[Transcribed page contents]
■ ■ ■

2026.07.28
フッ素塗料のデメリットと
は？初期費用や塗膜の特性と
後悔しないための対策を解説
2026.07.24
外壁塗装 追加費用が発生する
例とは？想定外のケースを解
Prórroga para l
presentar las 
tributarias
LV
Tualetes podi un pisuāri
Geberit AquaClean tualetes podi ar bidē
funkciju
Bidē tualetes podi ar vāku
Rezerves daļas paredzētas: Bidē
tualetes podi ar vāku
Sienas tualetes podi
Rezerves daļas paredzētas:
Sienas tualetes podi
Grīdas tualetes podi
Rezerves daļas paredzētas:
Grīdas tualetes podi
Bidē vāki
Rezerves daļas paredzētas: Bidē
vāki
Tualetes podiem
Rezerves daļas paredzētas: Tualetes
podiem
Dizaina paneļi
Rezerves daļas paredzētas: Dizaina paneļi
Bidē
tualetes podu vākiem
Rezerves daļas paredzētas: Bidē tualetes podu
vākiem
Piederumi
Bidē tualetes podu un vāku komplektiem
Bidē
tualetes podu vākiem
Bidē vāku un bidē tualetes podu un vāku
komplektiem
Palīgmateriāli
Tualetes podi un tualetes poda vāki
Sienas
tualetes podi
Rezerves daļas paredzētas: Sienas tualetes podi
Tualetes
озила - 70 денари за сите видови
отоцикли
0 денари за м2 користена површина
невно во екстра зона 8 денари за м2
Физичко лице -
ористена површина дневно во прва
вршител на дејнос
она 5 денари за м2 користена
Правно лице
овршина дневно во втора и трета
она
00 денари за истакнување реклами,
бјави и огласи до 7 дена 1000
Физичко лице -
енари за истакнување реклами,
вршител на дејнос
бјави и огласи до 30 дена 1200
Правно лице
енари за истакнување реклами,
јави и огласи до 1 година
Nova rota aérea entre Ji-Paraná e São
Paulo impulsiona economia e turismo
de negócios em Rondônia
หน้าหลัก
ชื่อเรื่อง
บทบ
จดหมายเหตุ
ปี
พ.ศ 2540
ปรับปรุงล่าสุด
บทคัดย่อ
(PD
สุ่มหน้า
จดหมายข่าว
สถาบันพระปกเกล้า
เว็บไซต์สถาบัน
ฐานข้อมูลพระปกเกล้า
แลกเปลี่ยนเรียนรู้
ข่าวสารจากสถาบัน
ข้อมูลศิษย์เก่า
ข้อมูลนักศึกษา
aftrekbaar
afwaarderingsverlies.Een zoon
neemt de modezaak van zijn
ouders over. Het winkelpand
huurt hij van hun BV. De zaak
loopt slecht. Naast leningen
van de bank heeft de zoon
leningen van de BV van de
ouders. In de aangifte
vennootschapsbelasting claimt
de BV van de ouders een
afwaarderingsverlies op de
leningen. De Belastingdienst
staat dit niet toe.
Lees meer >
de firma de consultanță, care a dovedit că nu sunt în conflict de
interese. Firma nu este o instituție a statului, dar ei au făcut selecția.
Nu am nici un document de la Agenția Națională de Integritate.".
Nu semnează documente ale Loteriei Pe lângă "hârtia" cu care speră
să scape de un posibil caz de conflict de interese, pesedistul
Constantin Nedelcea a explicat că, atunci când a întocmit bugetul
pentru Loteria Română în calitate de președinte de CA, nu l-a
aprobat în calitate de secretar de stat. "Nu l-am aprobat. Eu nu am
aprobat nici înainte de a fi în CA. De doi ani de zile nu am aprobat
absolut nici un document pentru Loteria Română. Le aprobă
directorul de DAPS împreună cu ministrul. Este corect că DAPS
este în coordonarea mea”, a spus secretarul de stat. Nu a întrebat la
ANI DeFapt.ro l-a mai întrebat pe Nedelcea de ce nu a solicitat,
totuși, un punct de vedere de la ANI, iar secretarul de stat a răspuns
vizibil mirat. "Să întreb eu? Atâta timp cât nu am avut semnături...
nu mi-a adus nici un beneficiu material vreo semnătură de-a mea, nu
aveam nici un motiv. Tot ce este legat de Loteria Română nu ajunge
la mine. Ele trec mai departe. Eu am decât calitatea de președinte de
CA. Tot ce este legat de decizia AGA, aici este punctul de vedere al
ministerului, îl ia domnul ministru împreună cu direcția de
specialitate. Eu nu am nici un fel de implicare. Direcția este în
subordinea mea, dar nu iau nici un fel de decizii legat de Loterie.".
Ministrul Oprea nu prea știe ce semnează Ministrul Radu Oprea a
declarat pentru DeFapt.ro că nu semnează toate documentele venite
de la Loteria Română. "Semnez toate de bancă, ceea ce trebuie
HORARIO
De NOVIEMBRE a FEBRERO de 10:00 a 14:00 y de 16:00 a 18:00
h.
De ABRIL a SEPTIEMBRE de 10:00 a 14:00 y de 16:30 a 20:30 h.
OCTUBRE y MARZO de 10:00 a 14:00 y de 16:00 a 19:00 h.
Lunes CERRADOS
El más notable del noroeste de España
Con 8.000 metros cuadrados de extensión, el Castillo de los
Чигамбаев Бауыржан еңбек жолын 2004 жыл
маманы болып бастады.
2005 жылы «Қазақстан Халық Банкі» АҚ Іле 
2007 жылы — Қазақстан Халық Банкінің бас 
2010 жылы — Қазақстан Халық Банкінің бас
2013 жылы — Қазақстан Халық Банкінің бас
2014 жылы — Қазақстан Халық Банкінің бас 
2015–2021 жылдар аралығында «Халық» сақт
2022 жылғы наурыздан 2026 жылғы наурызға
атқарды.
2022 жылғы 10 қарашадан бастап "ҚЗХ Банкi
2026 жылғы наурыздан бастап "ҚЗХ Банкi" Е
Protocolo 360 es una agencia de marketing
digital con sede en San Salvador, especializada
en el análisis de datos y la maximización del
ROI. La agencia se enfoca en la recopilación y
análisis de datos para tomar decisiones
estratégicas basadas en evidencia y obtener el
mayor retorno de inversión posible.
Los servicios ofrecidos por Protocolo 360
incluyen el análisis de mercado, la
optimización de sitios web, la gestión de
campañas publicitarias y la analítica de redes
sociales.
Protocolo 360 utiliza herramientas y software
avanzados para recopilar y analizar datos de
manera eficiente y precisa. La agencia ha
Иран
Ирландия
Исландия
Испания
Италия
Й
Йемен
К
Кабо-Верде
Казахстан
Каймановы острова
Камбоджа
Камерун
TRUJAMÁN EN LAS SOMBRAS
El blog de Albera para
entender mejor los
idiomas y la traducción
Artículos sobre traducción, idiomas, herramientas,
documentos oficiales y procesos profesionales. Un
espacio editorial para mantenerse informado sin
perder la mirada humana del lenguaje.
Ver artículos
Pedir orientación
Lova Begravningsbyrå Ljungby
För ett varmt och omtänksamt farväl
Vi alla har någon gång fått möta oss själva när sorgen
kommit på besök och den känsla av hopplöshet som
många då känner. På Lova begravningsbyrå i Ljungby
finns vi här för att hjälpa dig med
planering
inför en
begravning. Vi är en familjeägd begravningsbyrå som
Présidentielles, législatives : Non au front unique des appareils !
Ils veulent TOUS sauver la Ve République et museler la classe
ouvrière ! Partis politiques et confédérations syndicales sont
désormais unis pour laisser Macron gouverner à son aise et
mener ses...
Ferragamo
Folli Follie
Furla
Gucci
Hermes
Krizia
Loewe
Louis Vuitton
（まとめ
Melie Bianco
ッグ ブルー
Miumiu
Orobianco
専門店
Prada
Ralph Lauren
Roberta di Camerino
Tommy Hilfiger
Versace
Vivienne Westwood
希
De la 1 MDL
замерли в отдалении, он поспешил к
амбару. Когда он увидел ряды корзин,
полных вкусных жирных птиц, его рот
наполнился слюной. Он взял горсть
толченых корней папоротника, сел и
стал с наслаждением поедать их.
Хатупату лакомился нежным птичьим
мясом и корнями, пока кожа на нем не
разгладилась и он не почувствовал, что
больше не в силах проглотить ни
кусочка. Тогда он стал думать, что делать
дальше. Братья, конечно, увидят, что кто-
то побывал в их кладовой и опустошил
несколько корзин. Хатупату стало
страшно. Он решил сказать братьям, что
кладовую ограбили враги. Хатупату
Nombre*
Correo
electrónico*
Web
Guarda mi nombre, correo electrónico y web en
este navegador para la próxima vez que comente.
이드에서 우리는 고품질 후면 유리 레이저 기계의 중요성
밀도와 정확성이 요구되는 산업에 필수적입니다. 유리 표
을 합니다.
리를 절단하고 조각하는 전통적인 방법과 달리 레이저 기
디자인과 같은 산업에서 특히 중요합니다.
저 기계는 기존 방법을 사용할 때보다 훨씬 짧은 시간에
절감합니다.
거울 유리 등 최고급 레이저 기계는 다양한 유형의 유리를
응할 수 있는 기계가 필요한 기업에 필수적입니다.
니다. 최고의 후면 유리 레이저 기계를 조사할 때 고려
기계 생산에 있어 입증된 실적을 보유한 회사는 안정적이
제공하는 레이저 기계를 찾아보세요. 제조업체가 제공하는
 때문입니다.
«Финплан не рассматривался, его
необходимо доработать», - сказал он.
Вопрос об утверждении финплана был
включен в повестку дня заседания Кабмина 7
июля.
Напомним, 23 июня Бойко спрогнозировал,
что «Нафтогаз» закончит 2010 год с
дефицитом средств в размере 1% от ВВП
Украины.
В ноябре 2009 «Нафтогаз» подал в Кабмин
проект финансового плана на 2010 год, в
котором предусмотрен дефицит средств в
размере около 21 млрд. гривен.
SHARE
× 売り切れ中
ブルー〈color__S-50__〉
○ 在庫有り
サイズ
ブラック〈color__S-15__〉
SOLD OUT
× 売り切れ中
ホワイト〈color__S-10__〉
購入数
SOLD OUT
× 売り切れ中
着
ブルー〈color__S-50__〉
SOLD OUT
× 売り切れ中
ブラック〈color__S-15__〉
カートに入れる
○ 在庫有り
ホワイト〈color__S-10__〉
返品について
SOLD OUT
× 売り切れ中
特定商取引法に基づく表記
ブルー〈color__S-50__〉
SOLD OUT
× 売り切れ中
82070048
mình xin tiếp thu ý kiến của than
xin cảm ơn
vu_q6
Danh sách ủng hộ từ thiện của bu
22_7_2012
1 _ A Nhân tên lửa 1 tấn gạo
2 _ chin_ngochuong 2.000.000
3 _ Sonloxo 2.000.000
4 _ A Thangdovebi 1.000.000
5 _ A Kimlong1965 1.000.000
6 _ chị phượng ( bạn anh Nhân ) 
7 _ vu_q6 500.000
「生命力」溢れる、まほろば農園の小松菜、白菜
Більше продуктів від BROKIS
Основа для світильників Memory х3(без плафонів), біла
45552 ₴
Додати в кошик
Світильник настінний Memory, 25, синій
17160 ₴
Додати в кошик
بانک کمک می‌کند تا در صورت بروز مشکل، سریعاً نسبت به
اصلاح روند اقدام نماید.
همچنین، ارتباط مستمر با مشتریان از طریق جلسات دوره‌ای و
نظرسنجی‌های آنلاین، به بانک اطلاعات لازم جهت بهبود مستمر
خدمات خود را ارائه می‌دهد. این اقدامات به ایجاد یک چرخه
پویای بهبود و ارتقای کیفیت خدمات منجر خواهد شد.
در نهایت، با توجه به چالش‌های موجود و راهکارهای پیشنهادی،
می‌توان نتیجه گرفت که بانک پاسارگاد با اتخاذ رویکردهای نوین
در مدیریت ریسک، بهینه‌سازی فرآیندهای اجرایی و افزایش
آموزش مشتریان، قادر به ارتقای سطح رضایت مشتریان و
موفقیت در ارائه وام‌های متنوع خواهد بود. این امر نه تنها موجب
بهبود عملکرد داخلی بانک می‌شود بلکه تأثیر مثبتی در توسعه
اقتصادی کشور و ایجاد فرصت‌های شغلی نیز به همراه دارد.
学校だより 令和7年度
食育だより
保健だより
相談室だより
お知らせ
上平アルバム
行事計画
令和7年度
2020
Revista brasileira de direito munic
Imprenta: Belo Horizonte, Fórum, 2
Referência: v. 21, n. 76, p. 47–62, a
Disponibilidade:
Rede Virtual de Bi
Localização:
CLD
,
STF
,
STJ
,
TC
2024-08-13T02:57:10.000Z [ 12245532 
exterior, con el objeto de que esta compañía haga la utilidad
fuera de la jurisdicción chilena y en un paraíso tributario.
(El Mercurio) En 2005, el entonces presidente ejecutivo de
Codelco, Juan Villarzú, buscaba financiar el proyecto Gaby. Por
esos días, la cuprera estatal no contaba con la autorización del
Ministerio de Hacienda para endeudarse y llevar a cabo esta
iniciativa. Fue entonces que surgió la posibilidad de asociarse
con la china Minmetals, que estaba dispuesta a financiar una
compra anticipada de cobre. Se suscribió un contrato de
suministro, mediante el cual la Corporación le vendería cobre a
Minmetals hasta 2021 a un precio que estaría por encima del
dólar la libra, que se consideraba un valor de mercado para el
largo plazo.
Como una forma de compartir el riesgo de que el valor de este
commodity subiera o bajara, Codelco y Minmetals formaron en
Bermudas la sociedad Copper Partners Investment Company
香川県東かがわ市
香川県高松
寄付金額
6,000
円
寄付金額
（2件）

■ ■ ■

Exercise requirements: What is needed is each line of the entries that contains the word "користена".

Written solution:
0 денари за м2 користена површина
она 5 денари за м2 користена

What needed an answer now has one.